* What this task involves *
Begin with the line below holding "ve kurulum işlemi" and go on through the line holding "เมื่อแช่เย็นแล", duplicating each line exactly and leaving out pictures.

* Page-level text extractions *
_____

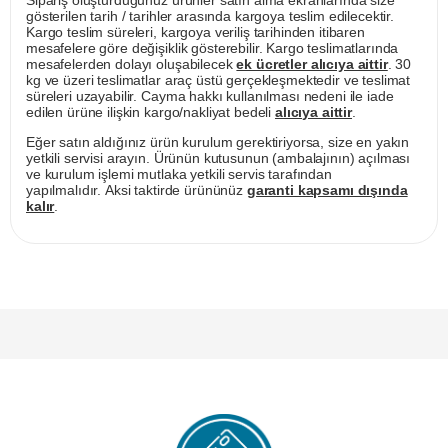
Sipariş oluşturduğunuz ürünler satın alma ekranlarında size
gösterilen tarih / tarihler arasında kargoya teslim edilecektir.
Kargo teslim süreleri, kargoya veriliş tarihinden itibaren
mesafelere göre değişiklik gösterebilir. Kargo teslimatlarında
mesafelerden dolayı oluşabilecek
ek ücretler alıcıya aittir
. 30
kg ve üzeri teslimatlar araç üstü gerçekleşmektedir ve teslimat
süreleri uzayabilir. Cayma hakkı kullanılması nedeni ile iade
edilen ürüne ilişkin kargo/nakliyat bedeli
alıcıya aittir
.
Eğer satın aldığınız ürün kurulum gerektiriyorsa, size en yakın
yetkili servisi arayın. Ürünün kutusunun (ambalajının) açılması
ve kurulum işlemi mutlaka yetkili servis tarafından
yapılmalıdır. Aksi taktirde ürününüz
garanti kapsamı dışında
kalır
.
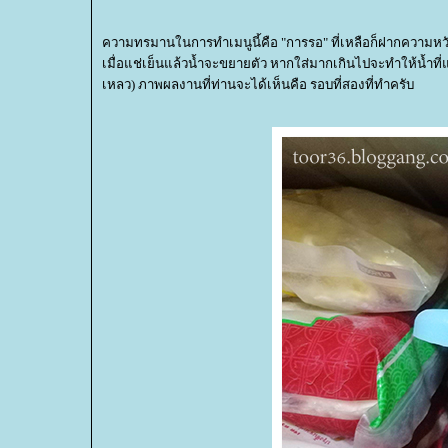
ความทรมานในการทำเมนูนี้คือ "การรอ" ที่เหลือก็ฝากความหวังไ
เมื่อแช่เย็นแล้วน้ำจะขยายตัว หากใส่มากเกินไปจะทำให้น้ำท
เหลว) ภาพผลงานที่ท่านจะได้เห็นคือ รอบที่สองที่ทำครับ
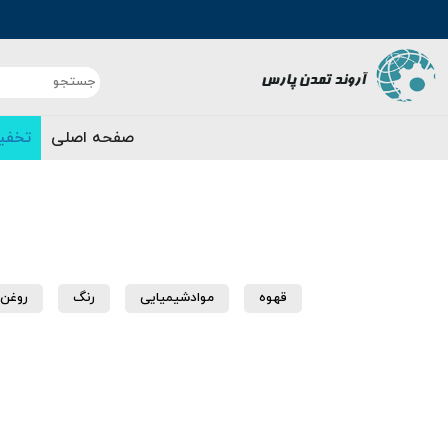
صفحه اصلی
تخفی
قهوه
موادشیمیایی
رنگ
روغن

_____

* Answer to this task *
ve kurulum işlemi mutlaka yetkili servis tarafından
yapılmalıdır. Aksi taktirde ürününüz
garanti kapsamı dışında
kalır
.
ความทรมานในการทำเมนูนี้คือ "การรอ" ที่เหลือก็ฝากความหวังไ
เมื่อแช่เย็นแล้วน้ำจะขยายตัว หากใส่มากเกินไปจะทำให้น้ำท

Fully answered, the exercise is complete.